▸ WHAT YOU ARE ASKED TO DO: Only a number is wanted here: how many lines in the entries below contain the word "link".

[Stored items]
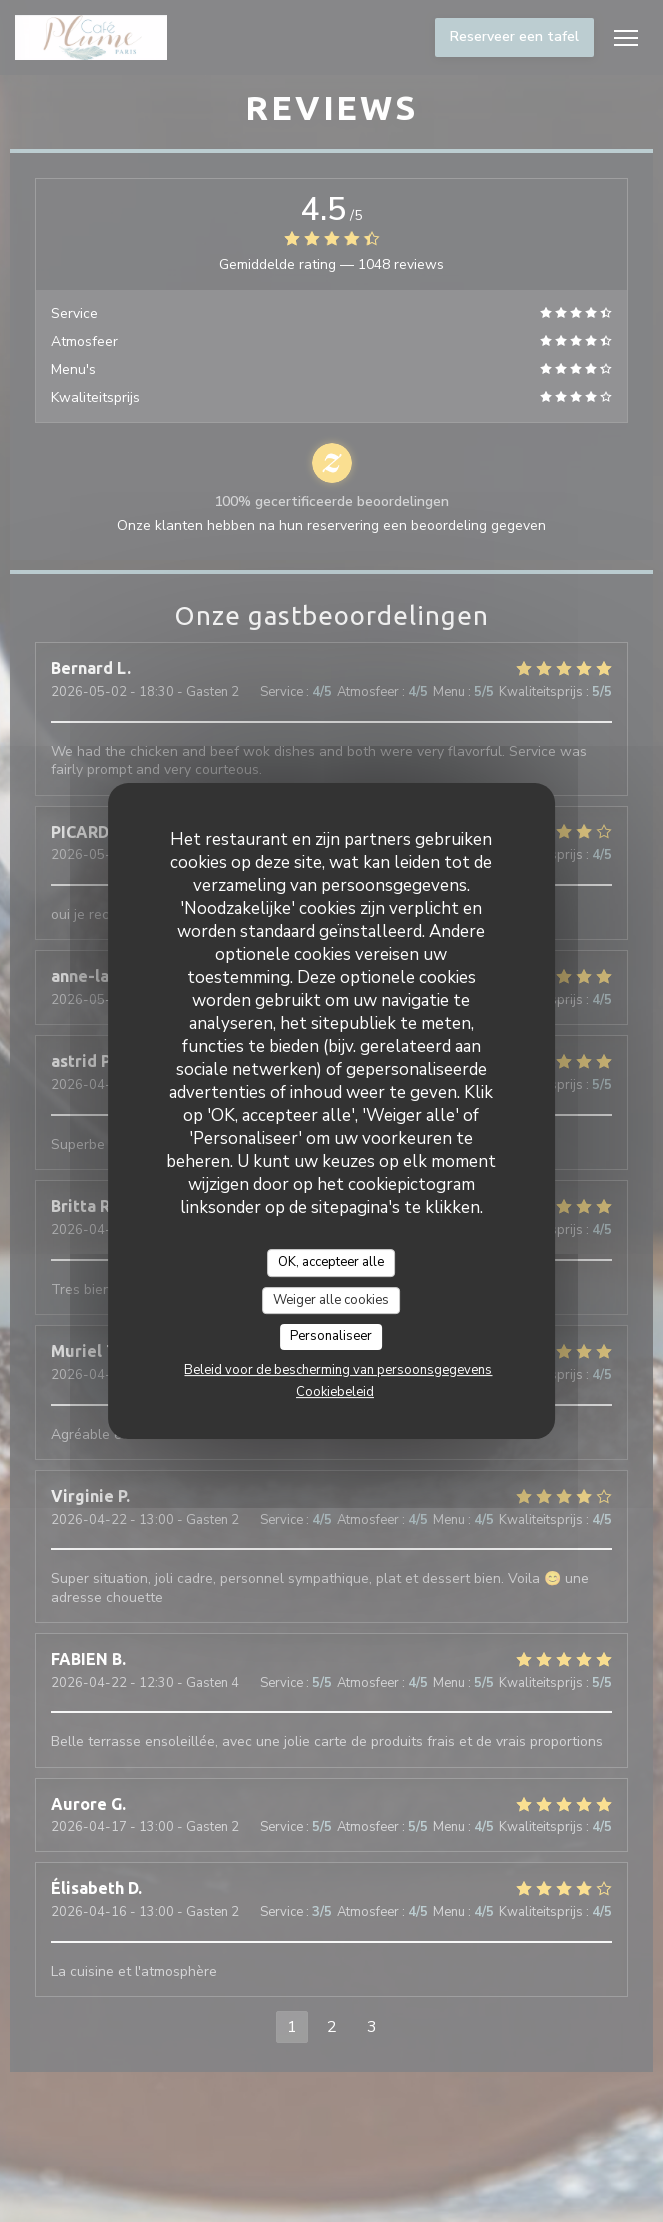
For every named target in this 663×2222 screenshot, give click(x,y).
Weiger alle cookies (331, 1300)
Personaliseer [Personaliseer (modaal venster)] (331, 1336)
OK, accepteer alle (331, 1262)
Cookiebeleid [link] (335, 1392)
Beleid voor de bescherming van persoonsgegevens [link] (338, 1370)
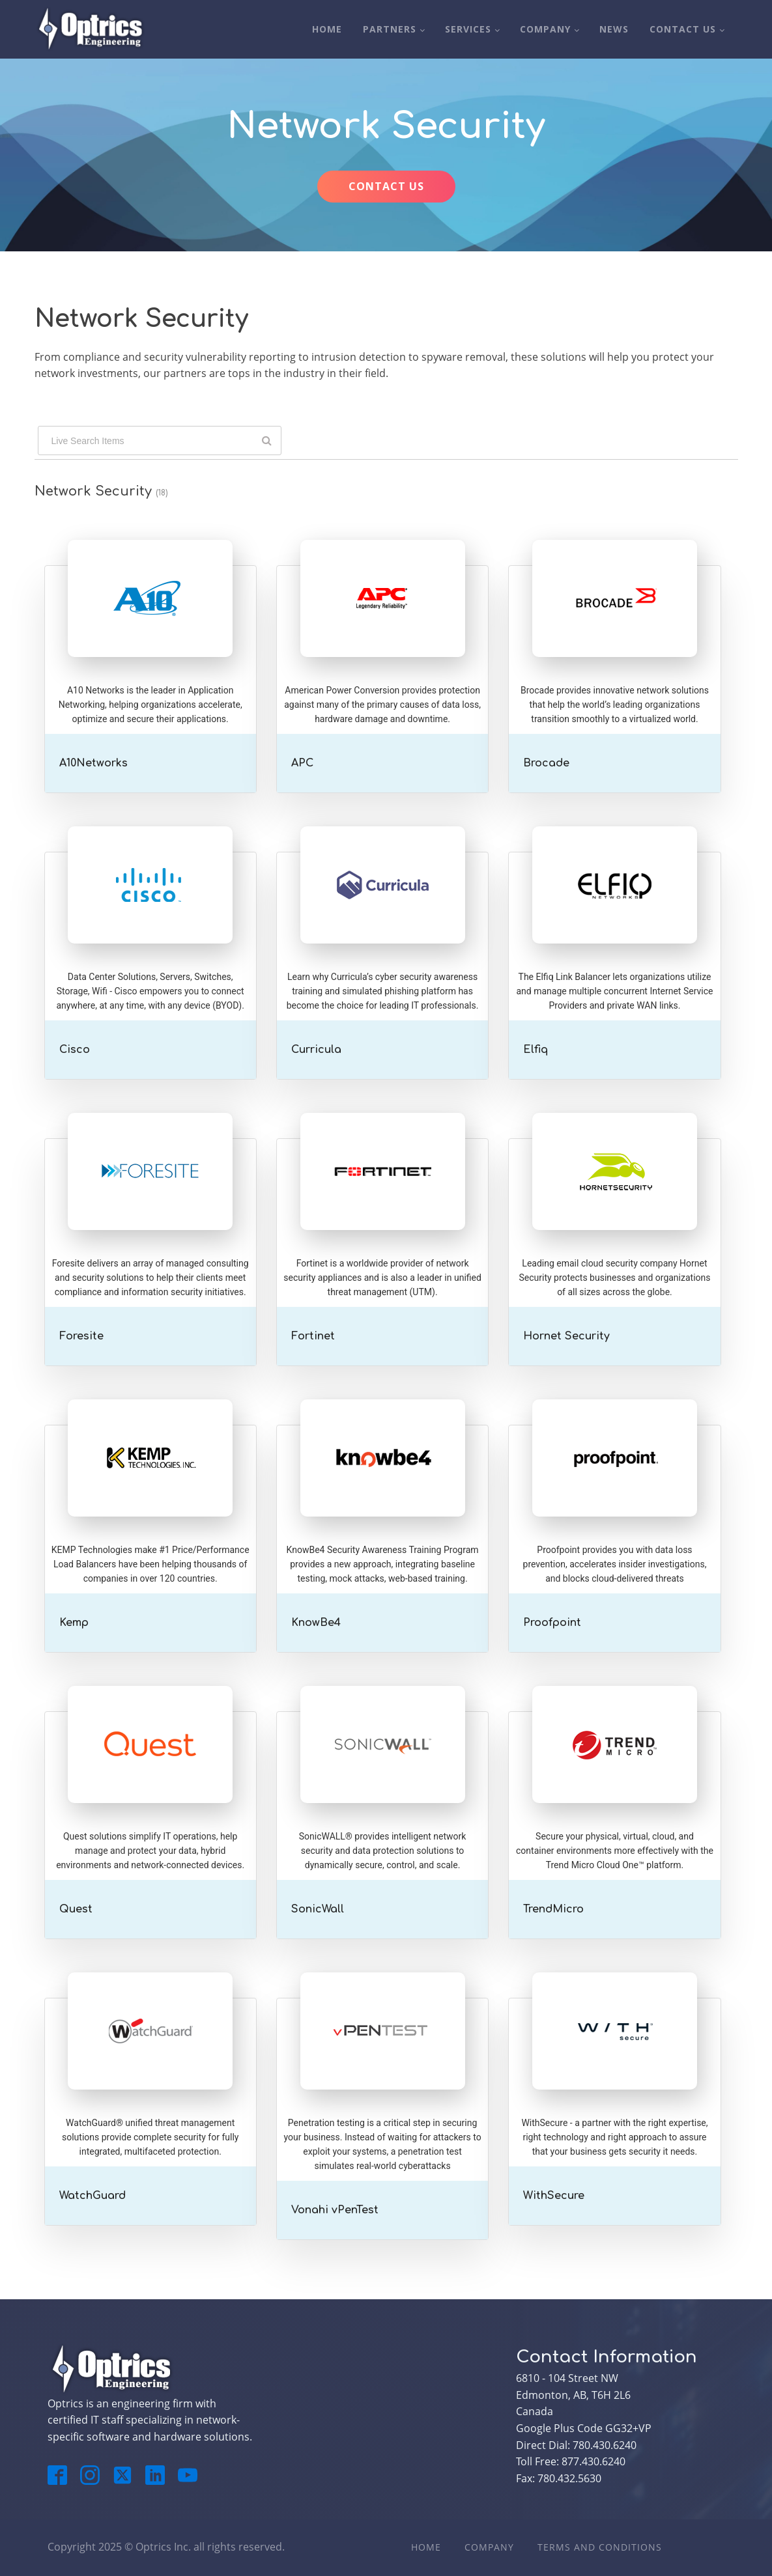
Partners (389, 29)
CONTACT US (386, 186)
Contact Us (683, 29)
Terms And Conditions (599, 2547)
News (614, 29)
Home (327, 29)
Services (468, 29)
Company (545, 29)
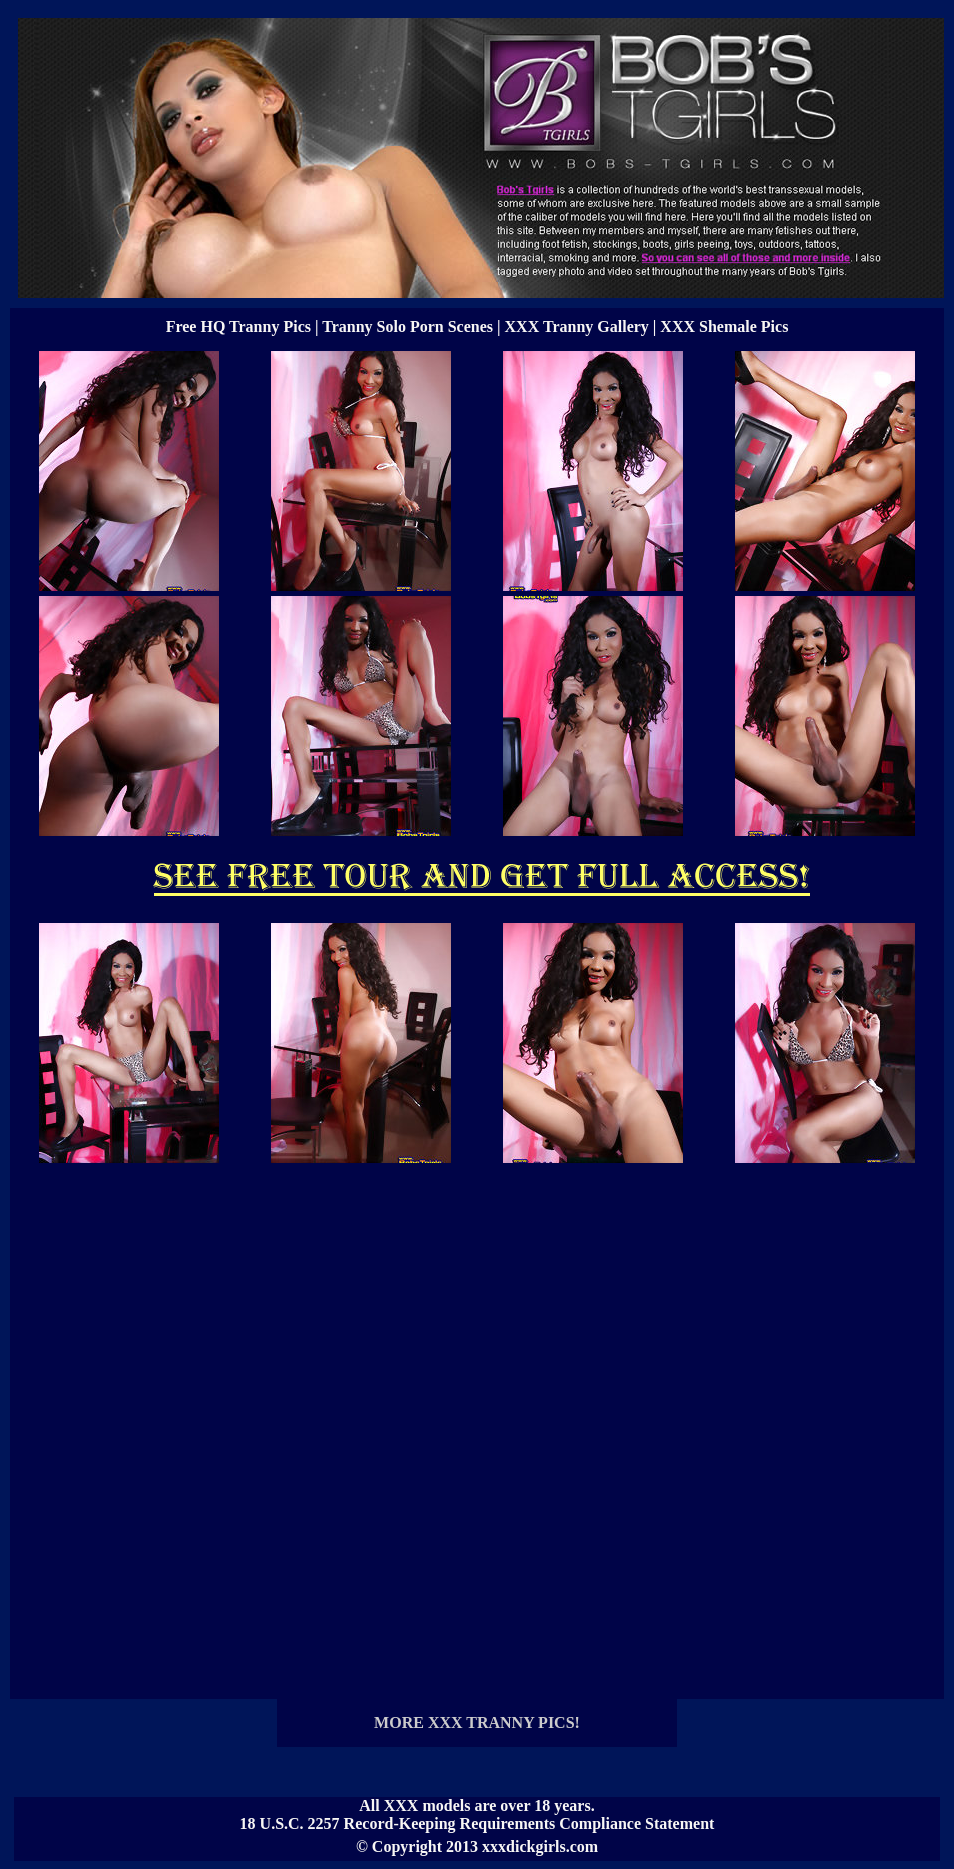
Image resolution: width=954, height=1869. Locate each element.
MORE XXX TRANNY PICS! (477, 1722)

▸ RESULT FOR THIS EXERCISE: 2